→ Saved entries:
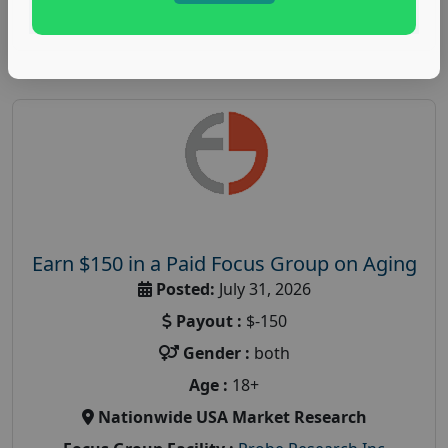
Read More
Earn $150 in a Paid Focus Group on Aging
Posted:
July 31, 2026
Payout :
$-150
Gender :
both
Age :
18+
Nationwide USA Market Research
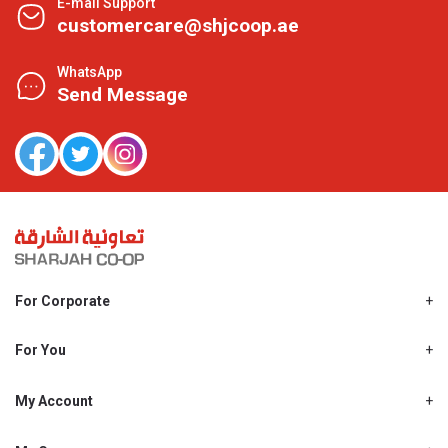
E-mail Support
customercare@shjcoop.ae
WhatsApp
Send Message
For Corporate
About Us
Shjcoop.ae
For You
Find a Store
Our News
Promotions
My Account
Work With Us
My Loyalty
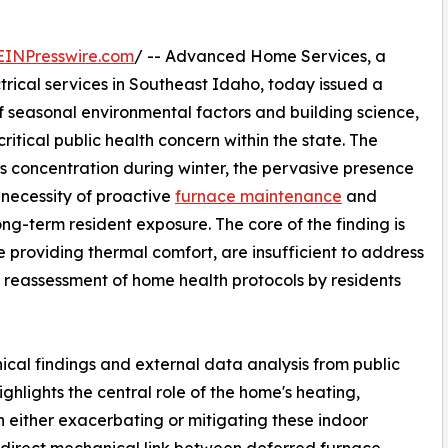
EINPresswire.com
/ -- Advanced Home Services, a
trical services in Southeast Idaho, today issued a
 seasonal environmental factors and building science,
ritical public health concern within the state. The
as concentration during winter, the pervasive presence
 necessity of proactive
furnace maintenance
and
ong-term resident exposure. The core of the finding is
e providing thermal comfort, are insufficient to address
 a reassessment of home health protocols by residents
ical findings and external data analysis from public
hlights the central role of the home's heating,
n either exacerbating or mitigating these indoor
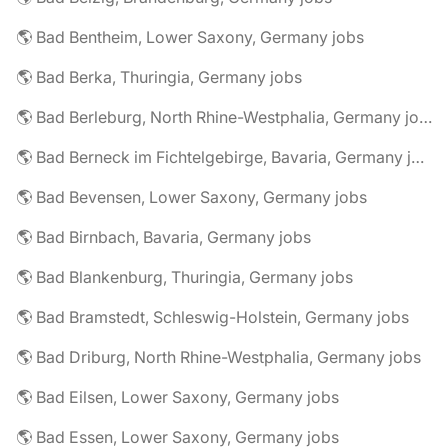
🌎 Bad Bentheim, Lower Saxony, Germany jobs
🌎 Bad Berka, Thuringia, Germany jobs
🌎 Bad Berleburg, North Rhine-Westphalia, Germany jobs
🌎 Bad Berneck im Fichtelgebirge, Bavaria, Germany jobs
🌎 Bad Bevensen, Lower Saxony, Germany jobs
🌎 Bad Birnbach, Bavaria, Germany jobs
🌎 Bad Blankenburg, Thuringia, Germany jobs
🌎 Bad Bramstedt, Schleswig-Holstein, Germany jobs
🌎 Bad Driburg, North Rhine-Westphalia, Germany jobs
🌎 Bad Eilsen, Lower Saxony, Germany jobs
🌎 Bad Essen, Lower Saxony, Germany jobs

→ Exercise: Since only a number is wanted, please say how many lines in the data include the word "Saxony".

→ Written solution: 4